In winter, they turned the kitchen into the cosiest room in the house. They were unbeatable for turning out perfect scones and pots of vegetable soup and nothing dried a wet pair of socks faster.
While many have been left to rust, Wagga history enthusiast Phil Horwell is in the process of restoring one to its former glory.
“This stove was worked in the Cootamundra railway refreshment room for many years,” he explains, leaning on a cast iron oven door in the back of his ute.
“When the Cootamundra railway station was refurbished in the late ’80s or early ’90s and the building was being demolished, I thought ‘what’s going on here’?
“It’s from back in the 1880s and I think that you just can’t let these things go.”
A Railway employee at the time, Phil put in a bid to purchase the cast iron artefact and ever since, it has weathered away in storage for three decades.
The plan now is to refurbish the stove and install it in the expanding Wagga Railway Heritage Precinct.
“It’s been painstaking work for the last three or four months, taking it apart,” he says with a grimace.
“But the hardest part is going to be putting the thing back together.”
The stove bears the makers mark of James Ward.
A 19th-century advertisement for his “Allington” model describes him as a “stove and range maker, and hot water engineer”, based in Sydney’s Surrey Hills and the recipient of “four prizes and three silver medals.”
“The Allington Cooking Stoves are unsurpassed in the Colonies, nearly all the principal Clubs and Hotels in Sydney are supplied with them, and all who use them speak of their excellence in every way,” boasts the ad.
Phil has tasked Wagga Blast N Coat with cleaning up the stove piece by piece and powder coating it to restore the original look.
Zac Browning says that while the process won’t allow the stove to be operational, it will make it stronger and is a good option to preserve historical items for display.
“Being so old, you’ve got to take into consideration a lot of pitting and back then nothing was as Mickey Mouse and smooth as the stuff you can get today,” he explains.
“So we’re trying to get as close as to original as we can without damaging the existing material.”
He’s impressed by the workmanship in the old stove.
“I can’t believe how bloody heavy it is,” he laughs.
“It’s so well built and obviously there was no big machines and big power tools so it was all handcrafted by blacksmiths and it’s just incredible.”
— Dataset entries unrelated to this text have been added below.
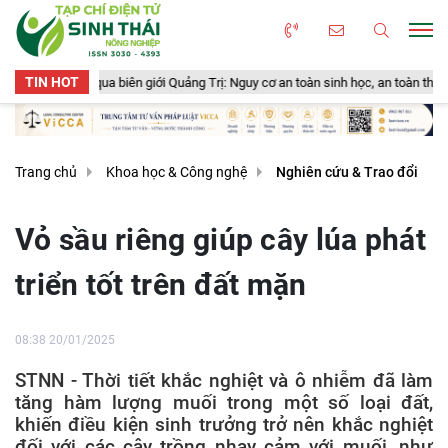
TIN HOT
 Quảng Trị: Nguy cơ an toàn sinh học, an toàn thực phẩm từ sản phẩm động vật 
Trang chủ
Khoa học & Công nghệ
Nghiên cứu & Trao đổi
Vỏ sầu riêng giúp cây lúa phát
triển tốt trên đất mặn
08:38 20/01/2025
STNN - Thời tiết khắc nghiệt và ô nhiễm đã làm
tăng hàm lượng muối trong một số loại đất,
khiến điều kiện sinh trưởng trở nên khắc nghiệt
đối với các cây trồng nhạy cảm với muối, như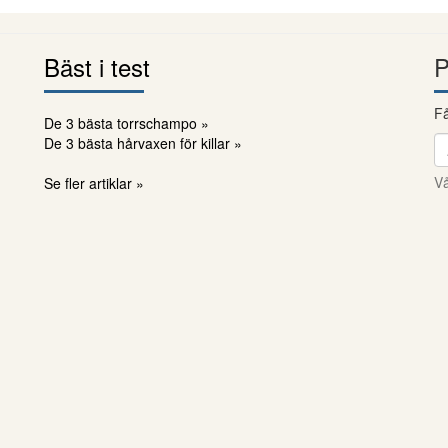
Bäst i test
P
Få
De 3 bästa torrschampo »
De 3 bästa hårvaxen för killar »
Vå
Se fler artiklar »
Phil can also testify to the sheer weight of the artefact and says even moving it piece by piece is hard yakka.
“We will weigh it properly in time, but it weighs in the hundreds of kilograms at least, it’s absolutely as heavy as anything,” he says.
“What we need to do now is to ensure that we photograph the process all the way through from what you see today until when we put it together.
“Hopefully we can do that in the next six months or so.”